Some dishwashing detergents are caustic; even the residue left in an open cup can be hazardous if ingested or rubbed into an eye.
An open dishwasher door will also make a great climbing platform; for a really ingenious toddler, the washer racks can serve as an excellent ladder to your kitchen counter. At best maybe she will just break the door altogether by jumping up and down on it, kind of springy and fun. Two toddlers involved and you can prepare yourself to hear about a few smashed fingers to add to the fun.
The same latch that works on the stove will work here as well with a little modification. Just be careful you do not forget it is there and rip off the hinges. Childproof it can be; adult proof??
Trash compactors take a little more to keep closed and will usually require a custom fabrication, depending on your unit, to be effective and useful. Because trash compactors can be difficult for a toddler to use, we recommend that you wait until this does become a problem for you.
Appliance latches, like other devices, only work if you close them. These latches are very easily broken if left in the open position.
Refrigerators can be more of a mess with toddlers than a safety hazard; still, broken glass containers do take their toll and thrown eggs do add color to your walls. Refrigerator door straps might prove to be very useful in deterring this problem. Velcro is usually the best defense here. Mount it up high and out of reach or it will not be effective.
There are numerous brands of self-closing latches for refrigerators. Those that we have tested break after a few weeks use; besides reintroducing an old threat of trapping a child inside should he manage to negotiate the latch. We do not recommend this type of automatic latch on a refrigerator door.
Crushed ice and water dispensers on refrigerators: what a great convenience for us not to mention energy savings as well by not having to open the refrigerator door. Most newer models have been introduced with a higher mounting location and are out of a toddler’s reach. If fortune did not shine on you and an early model sits in your kitchen, good luck when your toddler takes an interest in this option and you still wish to keep it in use.
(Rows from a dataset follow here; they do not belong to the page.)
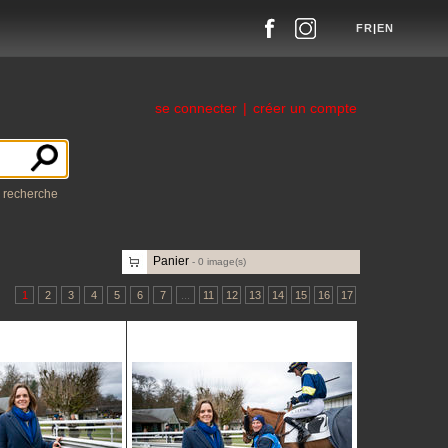
FR
|
EN
se connecter
|
créer un compte
a recherche
Panier
-
0
image(s)
1
2
3
4
5
6
7
...
11
12
13
14
15
16
17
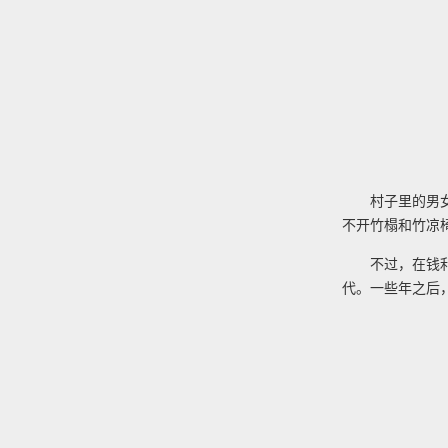
村子里的男
不开竹榻和竹凉
不过，在钱
代。一些年之后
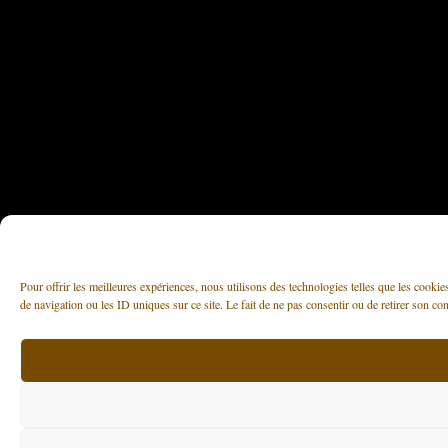
Pour offrir les meilleures expériences, nous utilisons des technologies telles que les cooki
de navigation ou les ID uniques sur ce site. Le fait de ne pas consentir ou de retirer son con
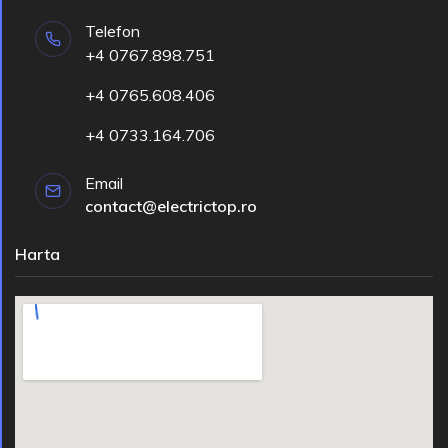
Telefon
+4 0767.898.751
+4 0765.608.406
+4 0733.164.706
Email
contact@electrictop.ro
Harta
Tablecloths have a tendency to be pulled on by 9 month olds through to even two year olds and should as a rule, be removed for a while. Judge for yourself when the time is right to put these back into use. We suggest you start out with nothing on the table (do not use a center piece you may wish to keep) when you do reintroduce tablecloths back into your home.
Plastic wraps used on grocery store vegetable and meat products are very dangerous; dispose of them promptly, out of reach.
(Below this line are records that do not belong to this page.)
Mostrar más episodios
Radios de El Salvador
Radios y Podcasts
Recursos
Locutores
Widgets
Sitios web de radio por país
Plastic wraps and foil boxes have extremely jagged, sharp cutting edges. Dispose of these boxes carefully and store them with this in mind. A toddler with a wrap box is not only a danger to himself but to others around him as well!
Broken glass accidents require immediate and thorough attention; a wet paper towel (do not use a cloth towel if you wish to keep it) will ensure that you get all the small pieces up; dispose of it promptly like any other hazardous substance.
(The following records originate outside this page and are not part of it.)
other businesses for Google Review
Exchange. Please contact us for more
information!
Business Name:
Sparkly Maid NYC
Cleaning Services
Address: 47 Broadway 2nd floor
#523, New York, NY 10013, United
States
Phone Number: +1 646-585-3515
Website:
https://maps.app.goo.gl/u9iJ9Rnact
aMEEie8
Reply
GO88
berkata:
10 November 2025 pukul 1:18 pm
Garbage is a very interesting subject for a young mind. If the trash container is not secure, what is put in your trash can be as dangerous to him as if you just threw it on the floor . A child just beginning to pull up and learning to toddle around will use this container to pull up on and over. Use common sense when disposing of sharp items, toxic substances, their containers, etc.
Wall telephone cords can be secured up with a cup hook or simply looped over the top of the telephone. Besides being a strangulation hazard of which we are all aware; a wall telephone can easily go clunk on a head if the cord is being wildly oscillated by a gleeful toddler.